Trump pushing to rip global supply chains from China?
WASHINGTON: The Trump administration is “turbocharging” an initiative to remove global industrial supply chains from China as it weighs new tariffs to punish Beijing for its handling of the coronavirus outbreak, according to officials familiar with US planning.
President Donald Trump, who has stepped up recent attacks on China ahead of the Nov 3 US presidential election, has long pledged to bring manufacturing back from overseas. Now, economic destruction and the massive US coronavirus death toll are driving a government-wide push to move US production and supply chain dependency away from China, even if it goes to other more friendly nations instead, current and former senior US administration officials said.
“We’ve been working on [reducing the reliance of our supply chains in China] over the last few years but we are now turbo-charging that initiative,” Keith Krach, undersecretary for Economic Growth, Energy and the Environment at the US State Department told Reuters.
“I think it is essential to understand where the critical areas are and where critical bottlenecks exist,” Krach said, adding that the matter was key to US security and one the government could announce new action on soon. The US Commerce Department, State and other agencies are looking for ways to push companies to move both sourcing and manufacturing out of China. Tax incentives and potential re-shoring subsidies are among measures being considered to spur changes, the current and former officials told Reuters.

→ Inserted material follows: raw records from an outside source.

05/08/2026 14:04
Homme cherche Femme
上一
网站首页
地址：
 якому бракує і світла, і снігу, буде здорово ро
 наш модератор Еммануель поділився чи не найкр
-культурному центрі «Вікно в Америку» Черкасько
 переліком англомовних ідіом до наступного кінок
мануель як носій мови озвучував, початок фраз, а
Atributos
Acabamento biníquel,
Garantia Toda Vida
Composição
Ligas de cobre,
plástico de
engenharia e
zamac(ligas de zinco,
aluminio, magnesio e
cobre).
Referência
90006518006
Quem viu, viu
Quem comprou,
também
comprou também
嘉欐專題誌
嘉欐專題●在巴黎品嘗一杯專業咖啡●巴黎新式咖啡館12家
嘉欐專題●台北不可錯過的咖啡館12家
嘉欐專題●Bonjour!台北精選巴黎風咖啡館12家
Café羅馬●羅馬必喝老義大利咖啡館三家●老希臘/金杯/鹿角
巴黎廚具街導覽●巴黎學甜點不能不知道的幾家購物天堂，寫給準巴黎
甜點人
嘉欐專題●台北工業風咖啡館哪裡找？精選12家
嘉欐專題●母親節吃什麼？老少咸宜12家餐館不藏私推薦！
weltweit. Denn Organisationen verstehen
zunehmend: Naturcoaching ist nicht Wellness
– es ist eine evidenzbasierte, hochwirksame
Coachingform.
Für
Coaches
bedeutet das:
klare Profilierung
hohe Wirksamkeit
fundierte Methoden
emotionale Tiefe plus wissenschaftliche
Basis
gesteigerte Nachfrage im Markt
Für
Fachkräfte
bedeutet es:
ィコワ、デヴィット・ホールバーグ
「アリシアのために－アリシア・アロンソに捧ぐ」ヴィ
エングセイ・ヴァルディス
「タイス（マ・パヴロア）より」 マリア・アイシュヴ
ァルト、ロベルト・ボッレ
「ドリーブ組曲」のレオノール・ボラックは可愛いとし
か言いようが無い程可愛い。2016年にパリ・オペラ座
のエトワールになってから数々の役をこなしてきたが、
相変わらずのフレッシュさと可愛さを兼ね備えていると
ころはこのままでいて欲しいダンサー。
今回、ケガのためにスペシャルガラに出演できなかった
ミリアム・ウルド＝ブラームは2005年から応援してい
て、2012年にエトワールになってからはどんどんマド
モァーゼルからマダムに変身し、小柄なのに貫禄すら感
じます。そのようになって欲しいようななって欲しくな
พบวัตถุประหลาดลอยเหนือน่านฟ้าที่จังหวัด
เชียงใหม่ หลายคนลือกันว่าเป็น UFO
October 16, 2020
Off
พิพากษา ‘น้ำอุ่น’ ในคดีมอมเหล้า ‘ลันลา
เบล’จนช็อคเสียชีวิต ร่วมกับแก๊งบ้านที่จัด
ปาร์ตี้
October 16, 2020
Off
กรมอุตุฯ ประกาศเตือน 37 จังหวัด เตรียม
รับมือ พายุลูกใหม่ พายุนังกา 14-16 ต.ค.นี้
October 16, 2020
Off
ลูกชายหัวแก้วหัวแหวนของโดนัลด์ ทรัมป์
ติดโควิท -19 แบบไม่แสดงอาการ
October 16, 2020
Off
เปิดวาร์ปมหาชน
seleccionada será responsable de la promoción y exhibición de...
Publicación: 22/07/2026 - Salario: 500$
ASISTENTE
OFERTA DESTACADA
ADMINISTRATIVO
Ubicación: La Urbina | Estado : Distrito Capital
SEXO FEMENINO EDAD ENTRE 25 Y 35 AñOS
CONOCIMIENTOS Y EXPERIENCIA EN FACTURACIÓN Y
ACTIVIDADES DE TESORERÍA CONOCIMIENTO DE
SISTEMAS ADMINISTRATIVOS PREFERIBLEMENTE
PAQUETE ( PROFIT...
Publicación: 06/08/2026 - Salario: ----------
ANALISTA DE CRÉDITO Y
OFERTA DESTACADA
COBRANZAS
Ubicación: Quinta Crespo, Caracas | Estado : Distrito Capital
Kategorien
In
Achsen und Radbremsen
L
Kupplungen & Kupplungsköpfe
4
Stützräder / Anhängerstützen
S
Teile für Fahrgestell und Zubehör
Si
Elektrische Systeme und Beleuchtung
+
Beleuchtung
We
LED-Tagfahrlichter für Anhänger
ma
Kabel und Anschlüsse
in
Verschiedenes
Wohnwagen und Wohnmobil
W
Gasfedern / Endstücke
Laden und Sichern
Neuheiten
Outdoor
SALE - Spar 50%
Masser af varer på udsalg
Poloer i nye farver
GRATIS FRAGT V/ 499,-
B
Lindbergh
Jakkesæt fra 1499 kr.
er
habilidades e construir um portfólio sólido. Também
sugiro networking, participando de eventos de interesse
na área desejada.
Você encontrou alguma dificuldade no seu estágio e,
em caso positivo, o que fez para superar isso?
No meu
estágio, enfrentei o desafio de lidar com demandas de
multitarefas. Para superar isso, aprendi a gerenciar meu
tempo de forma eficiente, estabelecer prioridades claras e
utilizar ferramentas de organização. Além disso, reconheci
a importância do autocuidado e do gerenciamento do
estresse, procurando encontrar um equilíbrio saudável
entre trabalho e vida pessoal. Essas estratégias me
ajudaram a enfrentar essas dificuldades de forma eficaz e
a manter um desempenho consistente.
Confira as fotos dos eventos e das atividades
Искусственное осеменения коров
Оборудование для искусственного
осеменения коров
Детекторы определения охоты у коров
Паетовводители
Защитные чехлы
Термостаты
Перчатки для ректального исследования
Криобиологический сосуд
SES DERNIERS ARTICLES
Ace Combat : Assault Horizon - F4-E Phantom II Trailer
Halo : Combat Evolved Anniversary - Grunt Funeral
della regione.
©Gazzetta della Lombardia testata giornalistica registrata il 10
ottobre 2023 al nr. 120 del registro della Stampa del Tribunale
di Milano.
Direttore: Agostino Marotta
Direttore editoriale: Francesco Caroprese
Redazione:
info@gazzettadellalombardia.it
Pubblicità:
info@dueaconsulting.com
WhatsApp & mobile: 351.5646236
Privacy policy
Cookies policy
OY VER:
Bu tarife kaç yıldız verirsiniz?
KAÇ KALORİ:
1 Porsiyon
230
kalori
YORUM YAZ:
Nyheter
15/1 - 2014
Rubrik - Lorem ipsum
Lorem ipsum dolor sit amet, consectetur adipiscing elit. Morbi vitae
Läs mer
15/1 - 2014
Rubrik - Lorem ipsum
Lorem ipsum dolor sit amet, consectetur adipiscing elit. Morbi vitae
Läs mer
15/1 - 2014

“There is a whole of government push on this,” said one. Agencies are probing which manufacturing should be deemed “essential” and how to produce these goods outside of China.
Trump’s China policy has been defined by behind-thescenes tussles between pro-trade advisers and China hawks; now the latter say their time has come. “This moment is a perfect storm; the pandemic has crystallized all the worries that people have had about doing business with China,” said another senior US official. “All the money that people think they made by making deals with China before, now they’ve been eclipsed many fold by the economic damage” from the coronavirus, the official said.
Economic prosperity network
Trump has said repeatedly that he could put new tariffs on top of the up to 25 percent tax on $370 billion in Chinese goods currently in place. US companies, which pay the tariffs, are already groaning under the existing ones, especially as sales plummet during coronavirus lockdowns. But that does not mean Trump will balk at new ones, officials say. Other ways to punish China may include sanctions on officials or companies, and closer relations with Taiwan, the self-governing island China considers a province.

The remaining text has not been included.